But as it happens, relational databases excel at the sort of stuff you need for jobs. I haven't made any decisions yet, but I'm really itching to create a job management app on top of Postgres, unless I can find an existing system that is equally stable. I've played with the idea of a hybrid system: Register jobs in Postgres, use RabbitMQ as the trigger mechanism. But this puts a burden on the processor, which now has to use two APIs.

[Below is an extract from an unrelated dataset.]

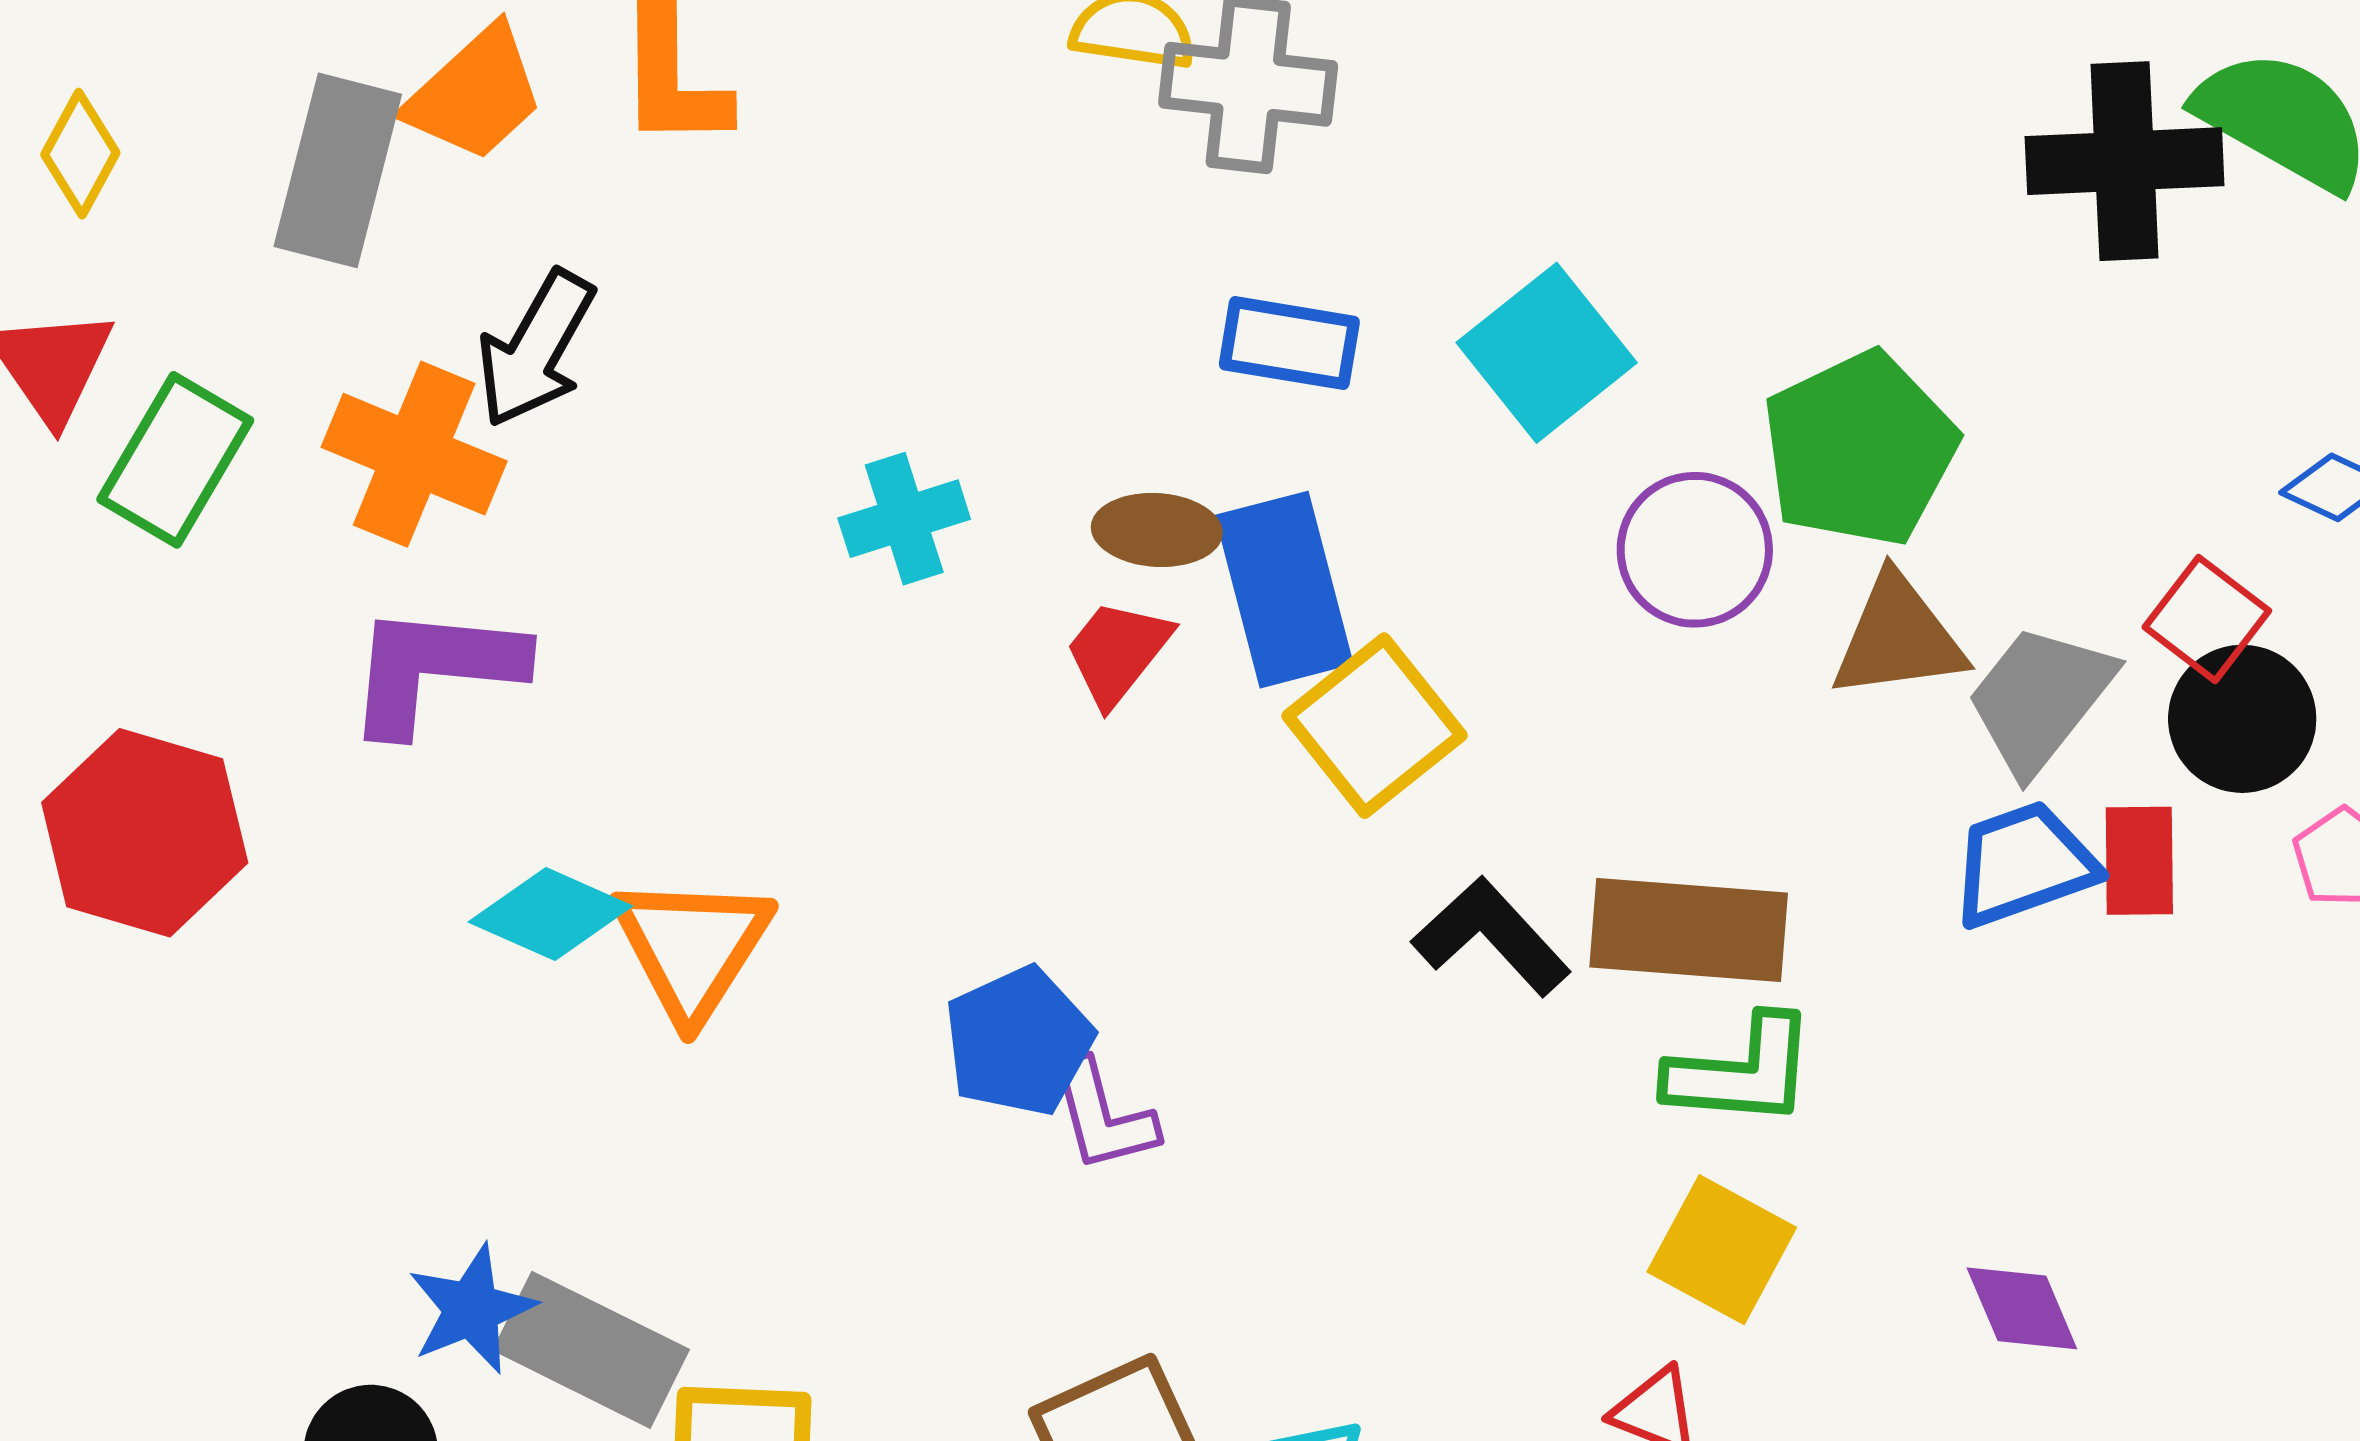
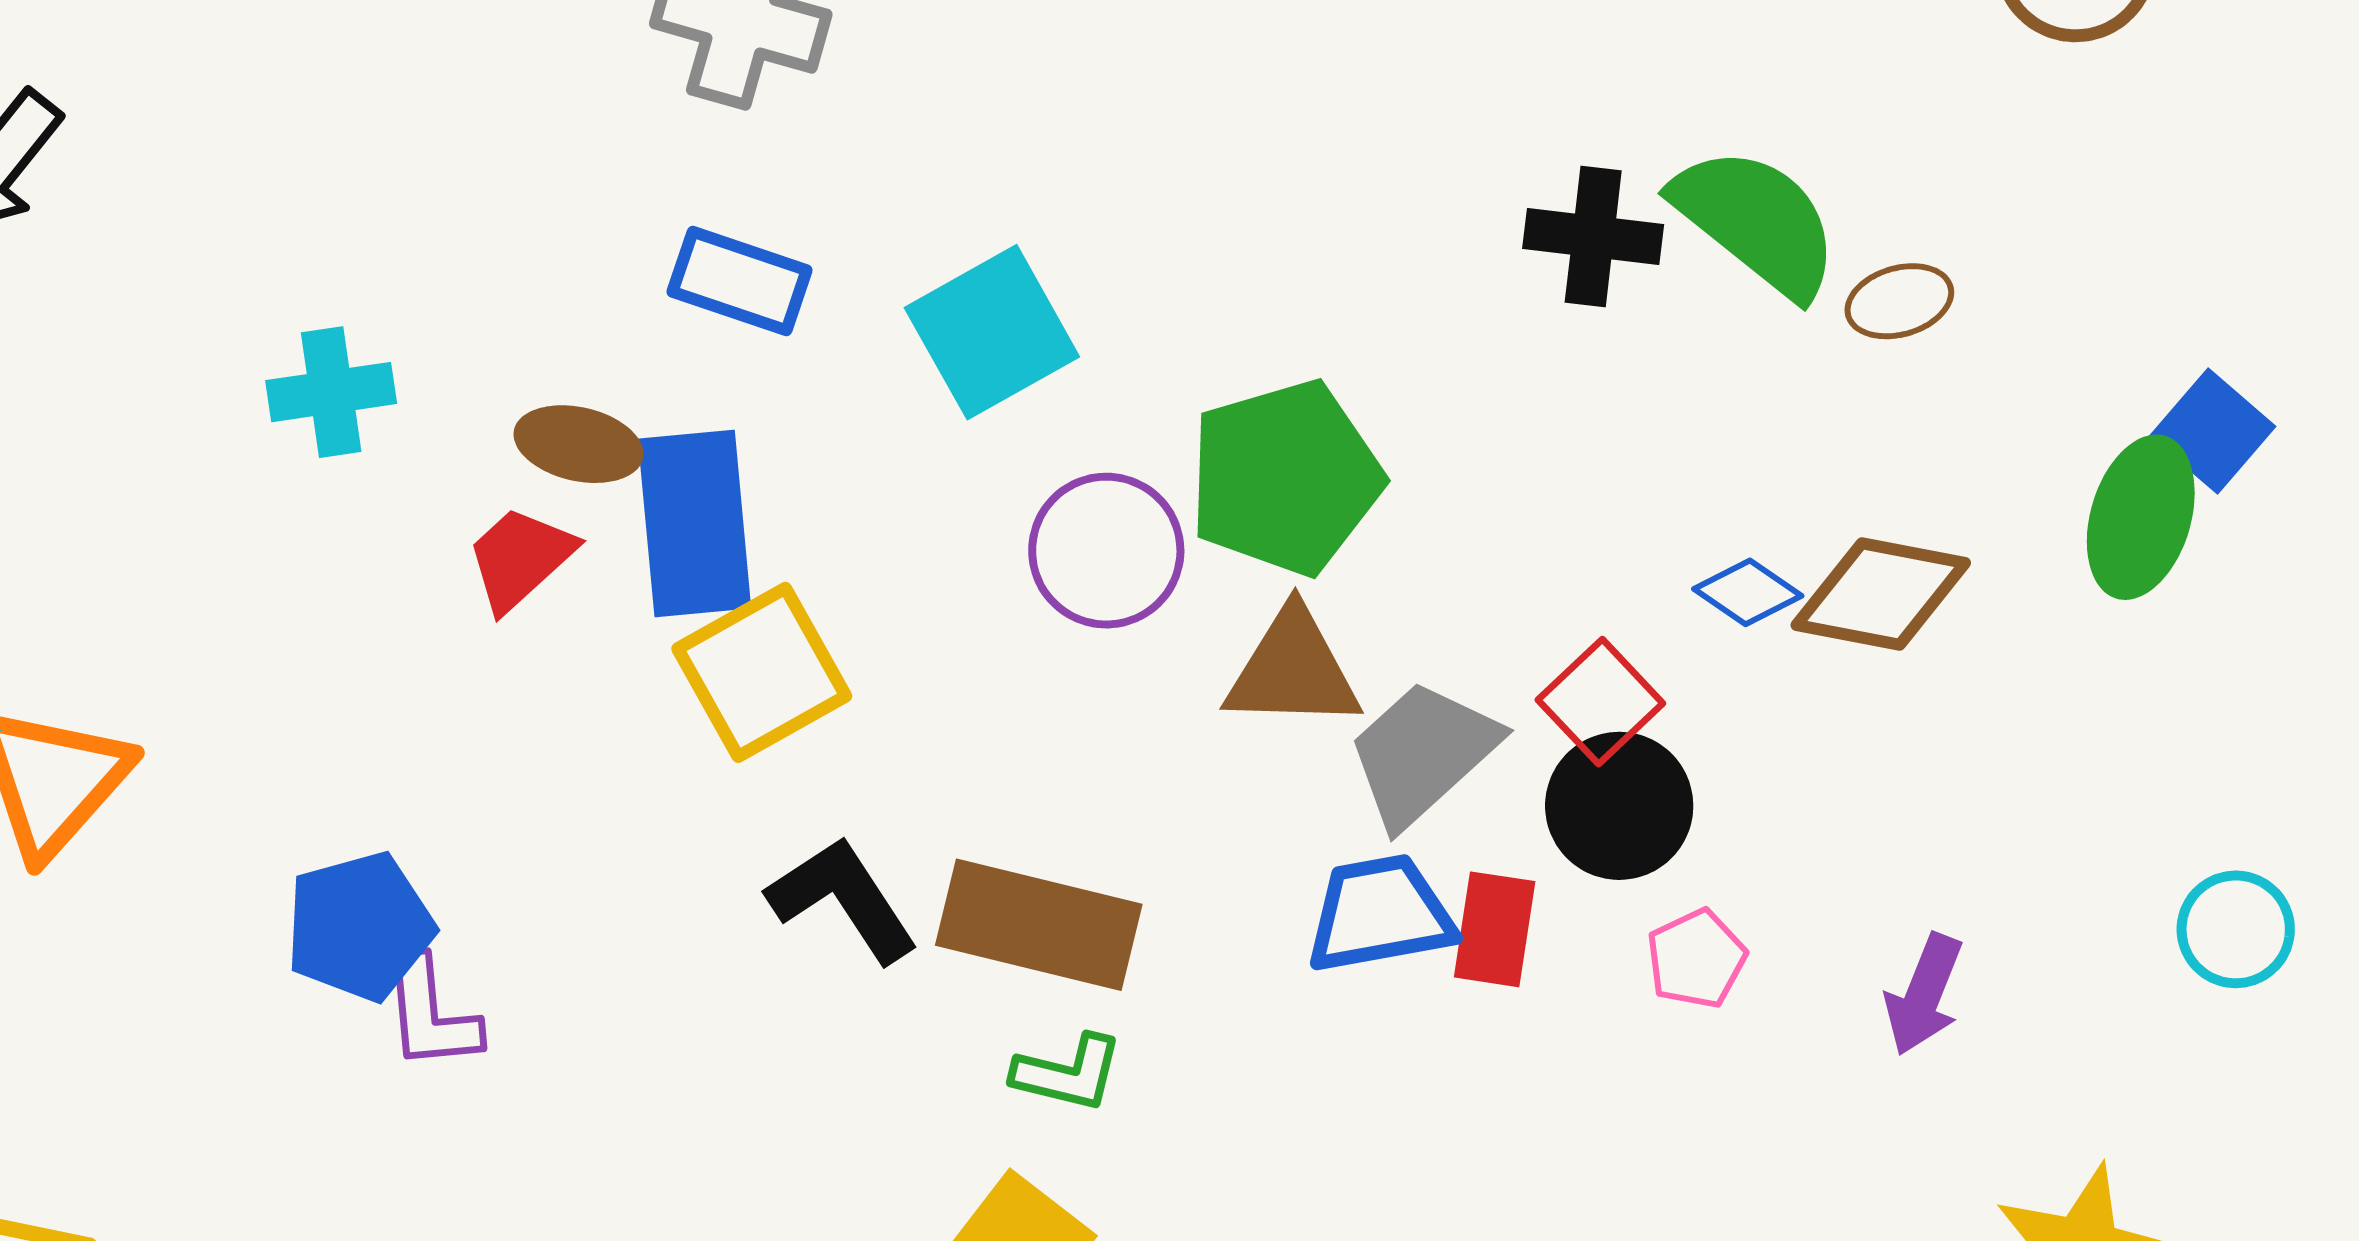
black cross: (2125, 161) -> (1593, 236), size x0.7
green L-shape: (1741, 1072) -> (1068, 1073), size x0.7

(On a related note, a big pet peeve of mine is how flaky RabbitMQ is. Being used to working with Postgres, which is famously stable, RabbitMQ is easily the least reliable piece of software in our application stack. We lose messages every week due to network instability and RabbitMQ bugs. There's something to be said for Postgres' master/slave design here. It may not be a cool clustered Erlang project, but it just works.)


We used an rdbms for our workflow engine (what you are calling jobs) and it works great. We needed to react to state changes and process workflows within seconds, with dozens of workers executing different jobs in parallel. This is well within the limits of any rdbms.

The workflow system itself took a week or so to build along with a client library and our first actual workflow. Trying to add a messaging system on top for push notification would have been crazy. Polling every second for work in the db works just fine for us. I'm sure we could lower that polling interval arbitrarily lower if we needed (we might never get it as low as RabbitMQ but that is fine).

So if your tps and latency needs fit in an rdbms, I would recommend just operating one system instead of two.


Sounds like a pragmatic solution. If you're using Postgres you can use "listen" and "notify" to avoid polling, though.


The hard part of distributing work from a central dispatcher is that you wind up with a central controller needing a complete model of the overall system.

I work on a component of the Cloud Foundry PaaS. The current generation works more or less as you describe -- there's a cloud controller backed by a PostgreSQL database. It sends start and stop commands to a pool of execution agents over a messaging bus.

The next generation of that runtime system ("Diego") is actually inverting this control. Execution agents no longer receive instructions to perform tasks or long-running processes. Instead they bid on them in an auction.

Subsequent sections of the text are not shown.